Re: [PATCH] Don't search files with an unset "grep" attribute

[Date Prev][Date Next][Thread Prev][Thread Next][Date Index][Thread Index]

 



Conrad Irwin <conrad.irwin@xxxxxxxxx> writes:

>> in order to avoid uselessly spewing garbage at you while reminding you
>> that the command is not showing the whole truth and you _might_ want to
>> look into the elided file if you wanted to with "grep -a world hello.o".
>> Compared to this, it feels that the result your patch goes too far and
>> hides the truth a bit too much to my taste. Maybe it is just me.
>
> I used to use this approach, hooking into the "diff" attribute directly to mark
> a file as binary, however that was clearly a hack.

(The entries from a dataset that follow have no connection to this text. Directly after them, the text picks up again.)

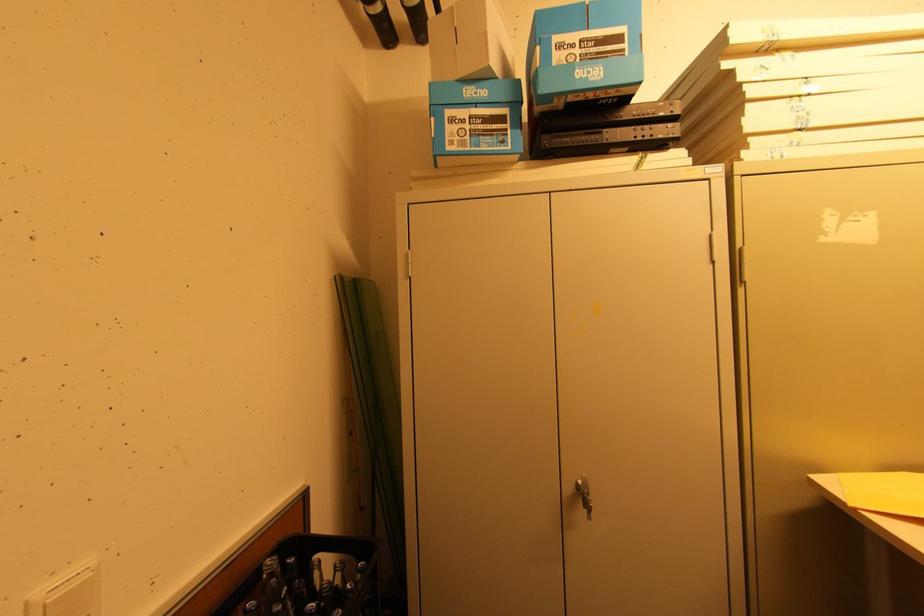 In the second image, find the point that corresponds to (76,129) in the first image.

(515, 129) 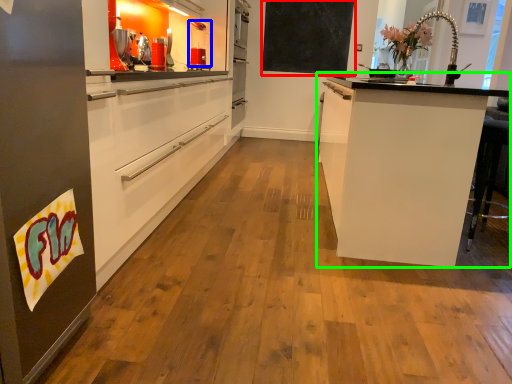 Question: Considering the real-world distances, which object is closest to bulletin board (highlighted by a red box)? kitchen appliance (highlighted by a blue box) or cabinetry (highlighted by a green box).

Choices:
 (A) kitchen appliance
 (B) cabinetry

Answer: (A) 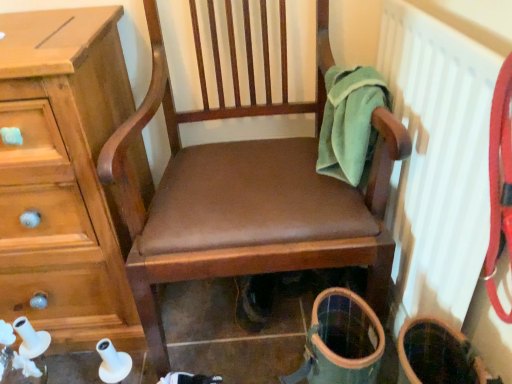 Question: Is white textured radiator at upper right positioned before brown leather chair at center?

Choices:
 (A) no
 (B) yes

Answer: (B)

Question: Are white textured radiator at upper right and brown leather chair at center located far from each other?

Choices:
 (A) no
 (B) yes

Answer: (A)

Question: Can you see white textured radiator at upper right touching brown leather chair at center?

Choices:
 (A) yes
 (B) no

Answer: (B)

Question: Is white textured radiator at upper right completely or partially outside of brown leather chair at center?

Choices:
 (A) no
 (B) yes

Answer: (B)

Question: Is white textured radiator at upper right at the left side of brown leather chair at center?

Choices:
 (A) no
 (B) yes

Answer: (A)

Question: Can you confirm if white textured radiator at upper right is smaller than brown leather chair at center?

Choices:
 (A) yes
 (B) no

Answer: (A)

Question: Is green fleece towel at upper right in front of white textured radiator at upper right?

Choices:
 (A) yes
 (B) no

Answer: (B)

Question: Could you tell me if green fleece towel at upper right is facing white textured radiator at upper right?

Choices:
 (A) yes
 (B) no

Answer: (B)

Question: From a real-world perspective, is green fleece towel at upper right located beneath white textured radiator at upper right?

Choices:
 (A) no
 (B) yes

Answer: (A)

Question: Can you confirm if green fleece towel at upper right is positioned to the left of white textured radiator at upper right?

Choices:
 (A) no
 (B) yes

Answer: (B)

Question: Would you say green fleece towel at upper right is outside white textured radiator at upper right?

Choices:
 (A) no
 (B) yes

Answer: (B)

Question: Is green fleece towel at upper right far away from white textured radiator at upper right?

Choices:
 (A) no
 (B) yes

Answer: (A)

Question: Considering the relative sizes of brown leather chair at center and green fleece towel at upper right in the image provided, is brown leather chair at center bigger than green fleece towel at upper right?

Choices:
 (A) yes
 (B) no

Answer: (A) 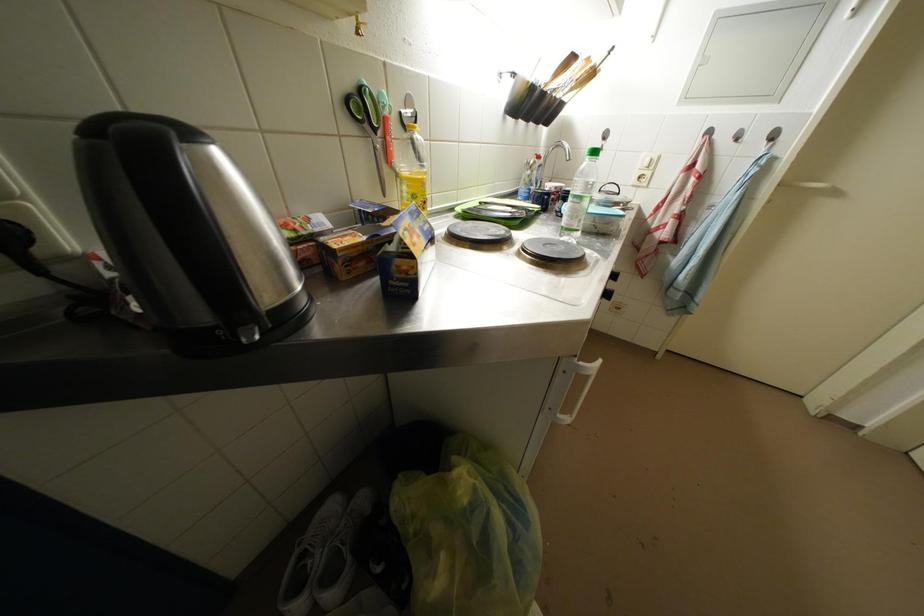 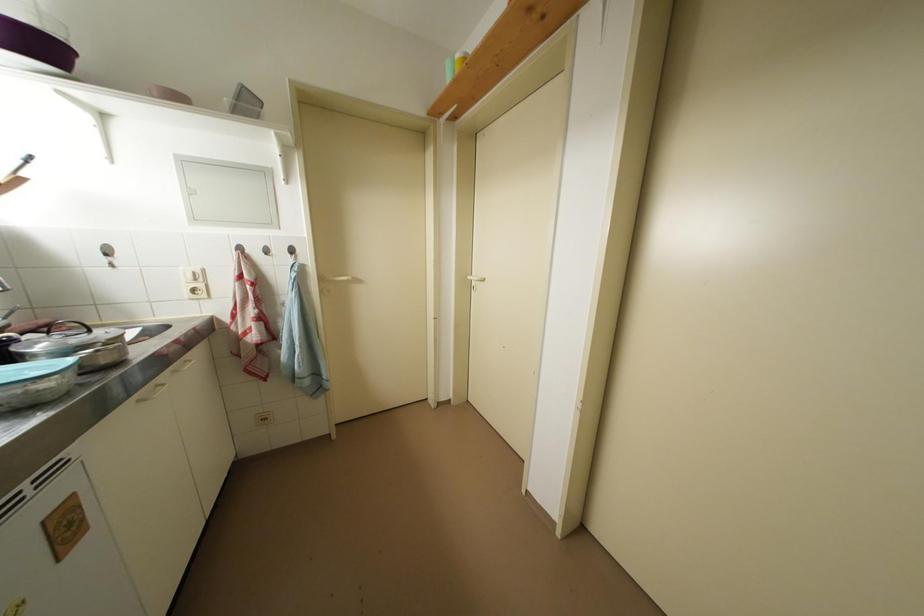 Question: The camera is either moving clockwise (left) or counter-clockwise (right) around the object. The first image is from the beginning of the video and the second image is from the end. Is the camera moving left or right when shooting the video?

Choices:
 (A) Left
 (B) Right

Answer: (A) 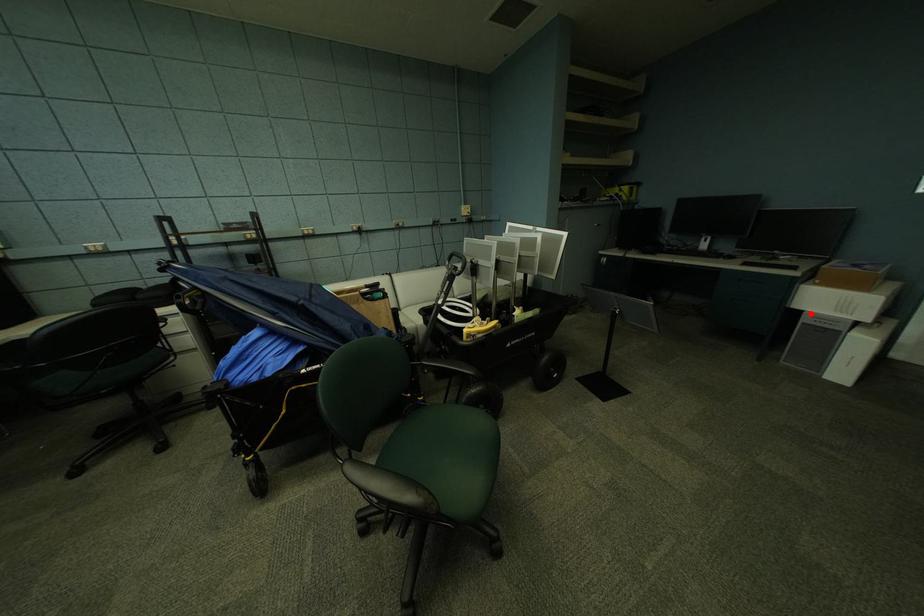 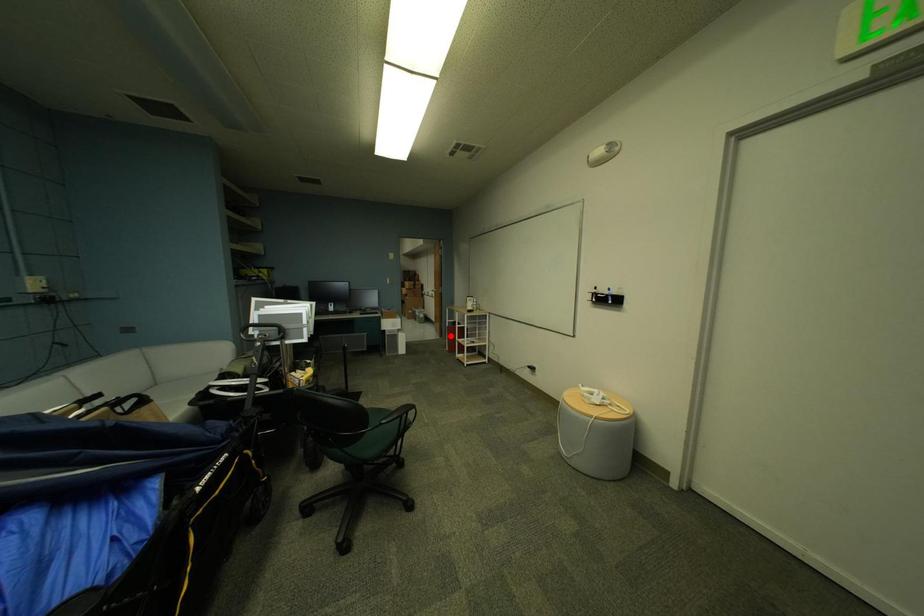 I am providing you with two images of the same scene from different viewpoints. A red point is marked on the first image and another point is marked on the second image. Does the point marked in image1 correspond to the same location as the one in image2?

No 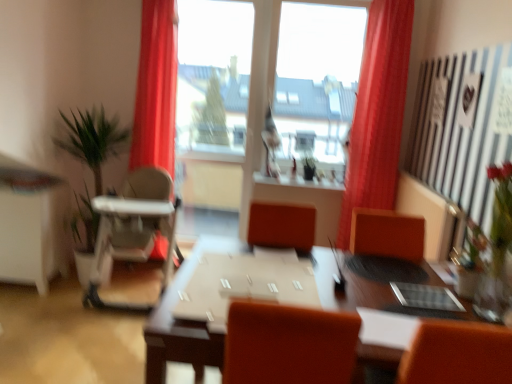 Question: From a real-world perspective, is clear glass vase at right on transparent glass window at center?

Choices:
 (A) yes
 (B) no

Answer: (B)

Question: Is clear glass vase at right far away from transparent glass window at center?

Choices:
 (A) no
 (B) yes

Answer: (B)

Question: Does clear glass vase at right have a greater height compared to transparent glass window at center?

Choices:
 (A) yes
 (B) no

Answer: (B)

Question: From the image's perspective, is clear glass vase at right on top of transparent glass window at center?

Choices:
 (A) no
 (B) yes

Answer: (A)

Question: From the image's perspective, is clear glass vase at right below transparent glass window at center?

Choices:
 (A) yes
 (B) no

Answer: (A)

Question: Is clear glass vase at right turned away from transparent glass window at center?

Choices:
 (A) no
 (B) yes

Answer: (A)

Question: Could you tell me if transparent glass window at center is turned towards white glossy computer desk at left?

Choices:
 (A) yes
 (B) no

Answer: (B)

Question: Is the surface of transparent glass window at center in direct contact with white glossy computer desk at left?

Choices:
 (A) yes
 (B) no

Answer: (B)

Question: From a real-world perspective, is transparent glass window at center over white glossy computer desk at left?

Choices:
 (A) yes
 (B) no

Answer: (A)

Question: Is white glossy computer desk at left at the back of transparent glass window at center?

Choices:
 (A) no
 (B) yes

Answer: (A)

Question: Is transparent glass window at center not within white glossy computer desk at left?

Choices:
 (A) no
 (B) yes

Answer: (B)

Question: Can you confirm if transparent glass window at center is smaller than white glossy computer desk at left?

Choices:
 (A) no
 (B) yes

Answer: (A)

Question: Is brown wooden table at center at the left side of transparent glass window at center?

Choices:
 (A) yes
 (B) no

Answer: (A)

After thinking about this a bit more, I have to say I disagree that it is
a hack.

I agree that the issue you are trying to address is real, but I think the
approach taken by the patch is flawed on three counts:

 - You cannot do "grep -a" equivalent once you set your "-grep" attribute;

 - The user has flexibility to set "diff" and "grep" independently, which
   is an unnecessary complication [*1*]; and

 - The user does not get any hint that potential hits are elided, like
   normal "grep" would do.

I also think we can fix the above problems, while simplifying the external
interface visible to the end users.

So let's step back a bit and take a look at the handling of files for
which you do not want to see patch output and/or you do not want to see
grep hits, in a fictional but realisitic use scenario.

I am building a small embedded applicance that links with a binary blob
firmware, xyzzy.so, supplied by an upstream vendor, and this blob is
updated from time to time. In order to keep track of what binary blob went
into which product release, this binary blob is stored in the repository
together with the source files. Because it is useless to view binary
changes in "git log -p" output, I would naturally mark this as "binary".

Now, is it realistic to expect that I might want to see "grep" hits from
this binary blob? I do not think so [*2*].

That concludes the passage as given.